** PROBLEM REQUIREMENTS **
Filter the entries down to the lines holding "Today", then copy those lines.

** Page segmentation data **
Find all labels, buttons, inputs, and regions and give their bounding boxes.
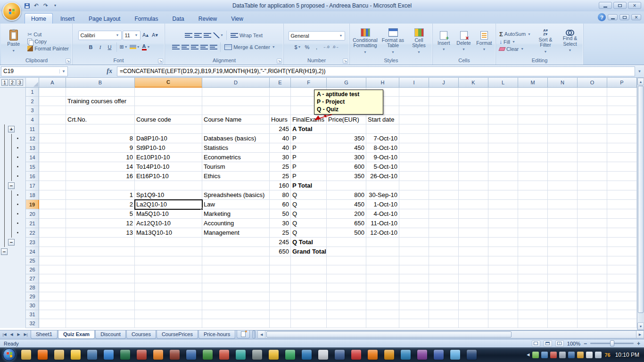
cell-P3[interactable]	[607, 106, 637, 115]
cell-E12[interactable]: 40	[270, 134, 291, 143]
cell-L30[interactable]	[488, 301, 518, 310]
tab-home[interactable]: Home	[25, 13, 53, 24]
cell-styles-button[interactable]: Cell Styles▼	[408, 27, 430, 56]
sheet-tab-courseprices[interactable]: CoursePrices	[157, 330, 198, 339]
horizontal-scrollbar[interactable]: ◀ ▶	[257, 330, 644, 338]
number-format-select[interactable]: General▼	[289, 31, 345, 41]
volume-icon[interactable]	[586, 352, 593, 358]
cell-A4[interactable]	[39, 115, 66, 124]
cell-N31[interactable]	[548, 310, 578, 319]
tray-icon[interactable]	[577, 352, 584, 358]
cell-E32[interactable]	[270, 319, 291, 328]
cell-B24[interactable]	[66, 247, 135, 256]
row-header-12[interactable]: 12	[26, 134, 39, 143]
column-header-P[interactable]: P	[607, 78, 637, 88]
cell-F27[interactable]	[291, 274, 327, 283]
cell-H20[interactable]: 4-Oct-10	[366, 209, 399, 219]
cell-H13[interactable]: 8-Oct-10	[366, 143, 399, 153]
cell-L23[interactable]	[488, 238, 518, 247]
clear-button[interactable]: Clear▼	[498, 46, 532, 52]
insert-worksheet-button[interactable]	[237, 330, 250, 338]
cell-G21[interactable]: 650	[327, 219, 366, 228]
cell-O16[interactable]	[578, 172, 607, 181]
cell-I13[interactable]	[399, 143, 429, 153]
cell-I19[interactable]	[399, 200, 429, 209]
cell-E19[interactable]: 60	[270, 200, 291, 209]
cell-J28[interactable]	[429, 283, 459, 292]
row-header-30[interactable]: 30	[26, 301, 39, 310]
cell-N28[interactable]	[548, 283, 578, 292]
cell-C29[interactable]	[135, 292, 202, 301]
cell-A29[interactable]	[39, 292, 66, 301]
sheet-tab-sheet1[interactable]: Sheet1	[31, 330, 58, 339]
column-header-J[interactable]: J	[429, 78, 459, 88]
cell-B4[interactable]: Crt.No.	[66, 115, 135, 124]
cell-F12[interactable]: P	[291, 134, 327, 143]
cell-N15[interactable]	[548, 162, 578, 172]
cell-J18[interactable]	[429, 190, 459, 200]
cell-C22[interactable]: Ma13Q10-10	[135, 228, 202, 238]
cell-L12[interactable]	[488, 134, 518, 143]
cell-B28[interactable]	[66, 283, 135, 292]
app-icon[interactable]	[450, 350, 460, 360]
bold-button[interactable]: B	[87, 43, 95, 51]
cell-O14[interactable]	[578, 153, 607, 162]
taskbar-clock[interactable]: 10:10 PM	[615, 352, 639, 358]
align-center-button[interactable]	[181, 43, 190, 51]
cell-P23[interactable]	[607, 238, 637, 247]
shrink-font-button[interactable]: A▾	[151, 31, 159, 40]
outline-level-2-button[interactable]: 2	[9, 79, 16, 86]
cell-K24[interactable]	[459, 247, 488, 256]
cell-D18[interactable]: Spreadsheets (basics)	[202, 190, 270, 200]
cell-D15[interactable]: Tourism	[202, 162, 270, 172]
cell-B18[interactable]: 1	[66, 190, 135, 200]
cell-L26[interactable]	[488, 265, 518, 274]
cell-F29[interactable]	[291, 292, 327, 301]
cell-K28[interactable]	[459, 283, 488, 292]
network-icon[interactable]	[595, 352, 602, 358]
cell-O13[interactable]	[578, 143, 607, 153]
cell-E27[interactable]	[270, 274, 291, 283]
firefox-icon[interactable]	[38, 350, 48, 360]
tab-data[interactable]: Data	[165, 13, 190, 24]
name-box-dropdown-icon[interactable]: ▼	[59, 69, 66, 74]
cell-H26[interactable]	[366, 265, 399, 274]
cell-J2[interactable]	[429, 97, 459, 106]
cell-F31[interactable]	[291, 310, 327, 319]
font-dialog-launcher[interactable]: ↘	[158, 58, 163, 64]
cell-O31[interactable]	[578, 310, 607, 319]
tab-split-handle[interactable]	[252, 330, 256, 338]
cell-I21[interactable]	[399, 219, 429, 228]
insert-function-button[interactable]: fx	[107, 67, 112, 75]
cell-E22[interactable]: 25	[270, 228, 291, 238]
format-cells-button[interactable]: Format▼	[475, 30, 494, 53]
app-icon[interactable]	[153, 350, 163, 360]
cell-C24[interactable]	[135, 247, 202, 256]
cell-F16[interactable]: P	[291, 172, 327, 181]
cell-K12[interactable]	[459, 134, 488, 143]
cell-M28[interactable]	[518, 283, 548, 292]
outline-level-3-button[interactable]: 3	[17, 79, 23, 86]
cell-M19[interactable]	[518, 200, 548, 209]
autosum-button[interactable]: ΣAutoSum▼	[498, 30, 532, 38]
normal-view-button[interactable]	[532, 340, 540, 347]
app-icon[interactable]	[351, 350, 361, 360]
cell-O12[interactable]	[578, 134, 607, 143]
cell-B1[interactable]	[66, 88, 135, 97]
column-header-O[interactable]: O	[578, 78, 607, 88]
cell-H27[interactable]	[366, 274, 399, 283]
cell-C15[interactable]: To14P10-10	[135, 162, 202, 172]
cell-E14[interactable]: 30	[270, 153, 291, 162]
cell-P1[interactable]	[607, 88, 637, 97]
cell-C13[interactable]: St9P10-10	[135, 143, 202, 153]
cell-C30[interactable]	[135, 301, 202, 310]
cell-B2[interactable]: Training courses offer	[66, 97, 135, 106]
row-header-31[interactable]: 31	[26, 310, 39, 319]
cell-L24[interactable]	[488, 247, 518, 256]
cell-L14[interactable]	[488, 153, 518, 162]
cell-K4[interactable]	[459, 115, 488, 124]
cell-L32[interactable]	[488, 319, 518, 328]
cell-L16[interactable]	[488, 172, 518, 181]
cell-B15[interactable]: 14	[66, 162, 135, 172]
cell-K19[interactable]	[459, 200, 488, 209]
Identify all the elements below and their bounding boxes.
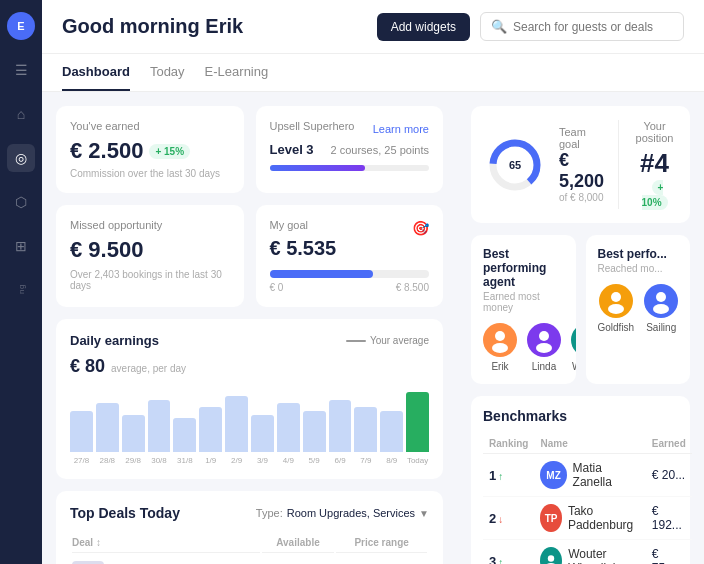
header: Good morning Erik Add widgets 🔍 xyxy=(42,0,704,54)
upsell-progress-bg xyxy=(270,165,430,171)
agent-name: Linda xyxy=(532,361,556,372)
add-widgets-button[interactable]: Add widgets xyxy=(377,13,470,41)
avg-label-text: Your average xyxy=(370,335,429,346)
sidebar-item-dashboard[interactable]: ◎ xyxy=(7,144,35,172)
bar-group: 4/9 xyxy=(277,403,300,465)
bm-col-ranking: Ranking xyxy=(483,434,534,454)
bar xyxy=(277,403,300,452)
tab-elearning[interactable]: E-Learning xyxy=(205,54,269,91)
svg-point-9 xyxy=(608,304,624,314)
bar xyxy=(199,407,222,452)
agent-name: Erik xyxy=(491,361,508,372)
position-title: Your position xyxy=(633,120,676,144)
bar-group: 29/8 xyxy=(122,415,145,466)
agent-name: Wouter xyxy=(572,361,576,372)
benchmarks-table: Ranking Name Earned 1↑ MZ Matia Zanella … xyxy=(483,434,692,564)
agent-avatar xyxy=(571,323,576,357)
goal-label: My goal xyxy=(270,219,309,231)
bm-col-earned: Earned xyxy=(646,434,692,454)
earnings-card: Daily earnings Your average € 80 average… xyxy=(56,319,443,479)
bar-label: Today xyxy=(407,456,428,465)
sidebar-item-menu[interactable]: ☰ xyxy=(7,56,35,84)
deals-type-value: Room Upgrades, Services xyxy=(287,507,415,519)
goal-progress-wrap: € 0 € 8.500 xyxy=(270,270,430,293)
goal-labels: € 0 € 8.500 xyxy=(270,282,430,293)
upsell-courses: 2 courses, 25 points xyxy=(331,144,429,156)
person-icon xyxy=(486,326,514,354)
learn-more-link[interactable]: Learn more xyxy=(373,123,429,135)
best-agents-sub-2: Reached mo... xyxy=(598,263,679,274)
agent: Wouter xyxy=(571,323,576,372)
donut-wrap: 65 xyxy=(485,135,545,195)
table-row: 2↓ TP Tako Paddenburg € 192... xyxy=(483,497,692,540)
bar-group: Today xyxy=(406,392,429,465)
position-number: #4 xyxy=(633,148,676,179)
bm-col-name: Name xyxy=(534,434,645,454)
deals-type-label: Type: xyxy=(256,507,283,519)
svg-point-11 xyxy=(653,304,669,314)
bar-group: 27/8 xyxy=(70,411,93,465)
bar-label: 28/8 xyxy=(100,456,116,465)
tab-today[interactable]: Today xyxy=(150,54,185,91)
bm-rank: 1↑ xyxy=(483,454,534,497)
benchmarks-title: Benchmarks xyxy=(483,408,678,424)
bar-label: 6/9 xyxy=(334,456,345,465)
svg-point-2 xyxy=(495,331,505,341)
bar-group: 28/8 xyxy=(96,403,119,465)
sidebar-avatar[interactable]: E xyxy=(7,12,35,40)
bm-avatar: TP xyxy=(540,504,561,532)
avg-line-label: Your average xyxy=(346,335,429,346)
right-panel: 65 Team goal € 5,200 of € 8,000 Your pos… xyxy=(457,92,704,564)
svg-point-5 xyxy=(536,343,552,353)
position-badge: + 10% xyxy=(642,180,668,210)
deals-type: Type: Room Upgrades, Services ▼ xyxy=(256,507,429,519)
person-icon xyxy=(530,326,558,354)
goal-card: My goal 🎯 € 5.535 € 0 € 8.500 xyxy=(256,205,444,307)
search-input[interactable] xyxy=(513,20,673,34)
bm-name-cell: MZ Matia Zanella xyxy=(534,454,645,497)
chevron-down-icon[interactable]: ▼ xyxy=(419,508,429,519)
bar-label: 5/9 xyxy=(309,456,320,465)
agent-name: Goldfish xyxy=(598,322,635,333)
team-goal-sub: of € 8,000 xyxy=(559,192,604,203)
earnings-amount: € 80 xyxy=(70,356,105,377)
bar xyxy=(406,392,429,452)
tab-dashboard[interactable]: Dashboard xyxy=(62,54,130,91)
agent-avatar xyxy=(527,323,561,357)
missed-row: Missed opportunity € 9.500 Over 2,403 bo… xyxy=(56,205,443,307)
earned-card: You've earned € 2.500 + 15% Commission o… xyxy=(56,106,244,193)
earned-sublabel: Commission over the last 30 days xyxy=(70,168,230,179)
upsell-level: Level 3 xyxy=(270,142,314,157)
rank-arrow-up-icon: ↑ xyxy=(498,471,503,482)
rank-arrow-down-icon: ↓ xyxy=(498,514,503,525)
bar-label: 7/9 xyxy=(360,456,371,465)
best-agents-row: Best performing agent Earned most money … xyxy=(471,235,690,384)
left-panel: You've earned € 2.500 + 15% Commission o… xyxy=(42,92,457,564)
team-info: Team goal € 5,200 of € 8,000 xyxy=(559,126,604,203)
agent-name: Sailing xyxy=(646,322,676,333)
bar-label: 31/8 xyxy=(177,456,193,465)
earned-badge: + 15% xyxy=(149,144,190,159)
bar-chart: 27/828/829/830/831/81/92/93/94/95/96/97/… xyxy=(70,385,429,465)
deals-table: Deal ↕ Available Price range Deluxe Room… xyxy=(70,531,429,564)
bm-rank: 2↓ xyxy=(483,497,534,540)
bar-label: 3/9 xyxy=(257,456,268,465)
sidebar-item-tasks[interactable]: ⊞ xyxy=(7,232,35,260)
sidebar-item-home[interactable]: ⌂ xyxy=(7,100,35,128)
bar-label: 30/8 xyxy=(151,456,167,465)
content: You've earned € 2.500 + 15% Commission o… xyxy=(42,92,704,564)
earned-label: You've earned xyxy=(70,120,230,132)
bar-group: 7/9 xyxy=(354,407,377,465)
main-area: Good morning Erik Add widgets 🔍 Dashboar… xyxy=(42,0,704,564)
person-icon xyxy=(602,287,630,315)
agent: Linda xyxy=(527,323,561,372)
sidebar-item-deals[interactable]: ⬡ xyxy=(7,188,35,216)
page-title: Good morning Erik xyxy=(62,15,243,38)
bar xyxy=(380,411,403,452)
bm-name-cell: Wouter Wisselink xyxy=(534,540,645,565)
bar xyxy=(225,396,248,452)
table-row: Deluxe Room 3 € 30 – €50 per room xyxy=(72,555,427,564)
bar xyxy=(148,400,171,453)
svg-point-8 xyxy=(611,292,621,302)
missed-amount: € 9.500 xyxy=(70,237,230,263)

** FINISHED EXERCISE **
bar-label: Today xyxy=(407,456,428,465)
bar-group: Today xyxy=(406,392,429,465)
tab-today[interactable]: Today xyxy=(150,54,185,91)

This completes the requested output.